DATA FOR PROCESSING:
---+---

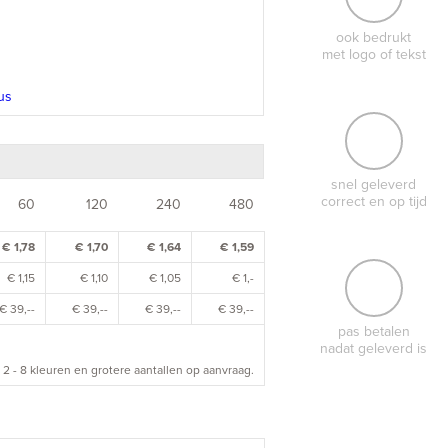
ook bedrukt
met logo of tekst
snel geleverd
correct en op tijd
60
120
240
480
€ 1,78
€ 1,70
€ 1,64
€ 1,59
€ 1,15
€ 1,10
€ 1,05
€ 1,-
€ 39,--
€ 39,--
€ 39,--
€ 39,--
pas betalen
nadat geleverd is
 2 - 8 kleuren en grotere aantallen op aanvraag.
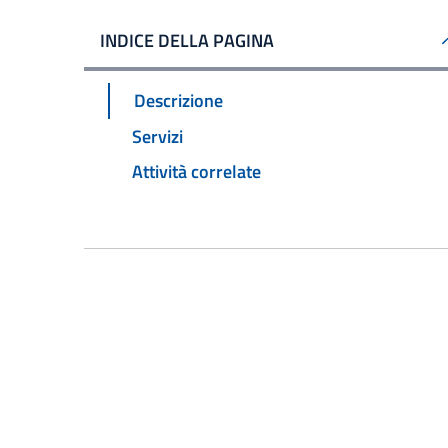
INDICE DELLA PAGINA
Descrizione
Servizi
Attività correlate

---+---

WHAT YOU HAVE TO DO: What you return must match each record exactly and contain no images.

SOLUTION TO THE EXERCISE:
ook bedrukt
met logo of tekst
snel geleverd
correct en op tijd
60
120
240
480
€ 1,78
€ 1,70
€ 1,64
€ 1,59
€ 1,15
€ 1,10
€ 1,05
€ 1,-
€ 39,--
€ 39,--
€ 39,--
€ 39,--
pas betalen
nadat geleverd is
 2 - 8 kleuren en grotere aantallen op aanvraag.
INDICE DELLA PAGINA
Descrizione
Servizi
Attività correlate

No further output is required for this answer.